In City of Hartford v. Connecticut State Board of Labor Relations, 2014 WL 2581034 (Conn Super. May 7, 2014), a female employee in the City Treasurer’s Office in Hartford married a gentleman who became the City Treasurer. Subsequently, the City (1) adopted a new policy and ordinance governing nepotism, and (2) based upon this policy, transferred the employee to another department in order “to eliminate any and all concerns regarding claims of nepotism or favoritism.” Specifically, the City mandated that the policy must be “taken into consideration when relatives of employees are being reviewed for new job assignments, transfers or promotions” and required that if “two existing employees of the City work together in a supervisory relationship…one of the employees may be transferred or otherwise reassigned.”
The employee’s union filed a complaint with Connecticut’s State Board of Labor Relations (“SBLR”) claiming that the City acted illegally in unilaterally implementing the policy without bargaining with the union. The SBLR agreed, and determined that the unilateral adoption of the policy and the transfer of the employee were illegal as they constituted an illegal unilateral change in conditions of employment. The City appealed the decision to the Connecticut Superior Court, specifically challenging the SBLR’s determination that the City was required to bargain with the union before implementing the anti-nepotism policy.

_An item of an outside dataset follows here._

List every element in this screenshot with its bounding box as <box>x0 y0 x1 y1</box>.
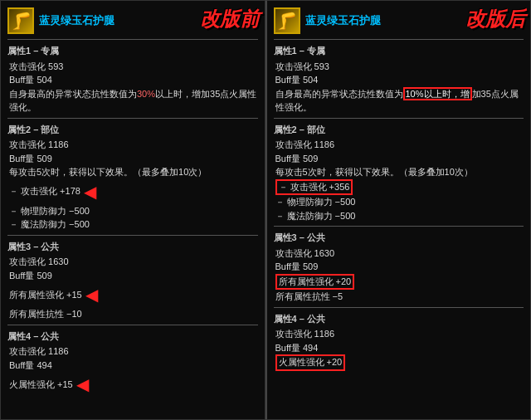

The Court affirmed the SBLR’s decision. The Court noted that the City was not prohibited from adopting an anti-nepotism policy, stating that “a municipality’s adoption of a policy that prevents the influence of nepotism on the hiring, assigning, and promotion of its employees may well be both wise and admirable.” Rather, the issue was whether the Municipal Employees Relations Act requires a municipality to bargain in good faith with unions regarding the aspectsof its nepotism policy that impact its employees’ conditions of employment — in other words although the city had the right to implement the policy ,it nevertheless had to bargain over the policy’s impact on the employees. The Court noted that “terms and conditions of employment” which must be bargained include transfers. The Court noted that the policy expressly affected transfers. As an employee was transferred pursuant to the policy, it affected a “condition of employment,” which normally requires bargaining.
The Court rejected the City’s contention that bargaining with the union regarding the nepotism policy would be illegal as against public policy. The Court also rejected a claim by the City that the nepotism policy touched upon an area strictly within its managerial prerogative (and a matter of “local concern” committed to its discretion). Although the City is empowered by state law to adopt a code of ethical conduct, to the extent that such a code affects conditions of employment, its provisions are still subject to mandatory collective bargaining.
Pointing out the absurd, the Court did note that a bargained-for “pro-nepotism” policy could be against public policy. However, the SBLR and the Court stressed that just because the laws may require a certain modicum of ethics, an employer’s obligations under labor laws do not disappear. The dichotomies offered by the existing labor caselaw (for example, while the decision to establish a paramedic unit is a municipality’s call, the terms of employment for the paramedics then require bargaining) remain instructive in assessing the obligation to bargain over the impact of a managerial decision, even those reflecting “good government.”